■ **TASK DETAILS**: Show, in full, each line of the data that contains "online".

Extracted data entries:
<<<<

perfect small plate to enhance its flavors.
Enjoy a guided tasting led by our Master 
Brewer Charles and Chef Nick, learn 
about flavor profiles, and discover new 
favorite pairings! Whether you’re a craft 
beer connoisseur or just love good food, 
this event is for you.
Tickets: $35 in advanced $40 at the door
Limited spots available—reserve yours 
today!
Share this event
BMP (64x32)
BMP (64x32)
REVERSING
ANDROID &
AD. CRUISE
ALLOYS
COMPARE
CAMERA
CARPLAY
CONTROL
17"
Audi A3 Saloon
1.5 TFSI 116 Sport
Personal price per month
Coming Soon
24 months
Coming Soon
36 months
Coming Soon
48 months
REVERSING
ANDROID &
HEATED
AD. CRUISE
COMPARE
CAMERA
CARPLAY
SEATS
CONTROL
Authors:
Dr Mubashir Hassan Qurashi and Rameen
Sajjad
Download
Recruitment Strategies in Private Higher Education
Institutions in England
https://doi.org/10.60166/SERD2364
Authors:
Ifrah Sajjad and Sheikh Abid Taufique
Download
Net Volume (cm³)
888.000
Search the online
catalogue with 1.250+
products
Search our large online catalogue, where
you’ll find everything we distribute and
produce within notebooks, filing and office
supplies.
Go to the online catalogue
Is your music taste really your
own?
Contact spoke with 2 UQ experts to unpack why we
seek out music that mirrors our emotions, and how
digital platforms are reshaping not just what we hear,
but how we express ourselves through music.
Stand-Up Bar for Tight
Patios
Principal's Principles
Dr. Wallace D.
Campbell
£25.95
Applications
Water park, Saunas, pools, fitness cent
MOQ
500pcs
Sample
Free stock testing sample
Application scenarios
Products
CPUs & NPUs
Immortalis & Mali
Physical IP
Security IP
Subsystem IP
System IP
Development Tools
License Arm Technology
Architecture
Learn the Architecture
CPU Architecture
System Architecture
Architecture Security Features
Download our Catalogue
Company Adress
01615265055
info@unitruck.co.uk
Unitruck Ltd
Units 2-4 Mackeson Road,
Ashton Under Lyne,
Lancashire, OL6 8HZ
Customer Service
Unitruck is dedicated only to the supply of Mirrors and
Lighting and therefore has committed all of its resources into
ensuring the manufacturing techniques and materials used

>>>>

■ **RESPONSE TO THE EXERCISE**:
Search the online
Search our large online catalogue, where
Go to the online catalogue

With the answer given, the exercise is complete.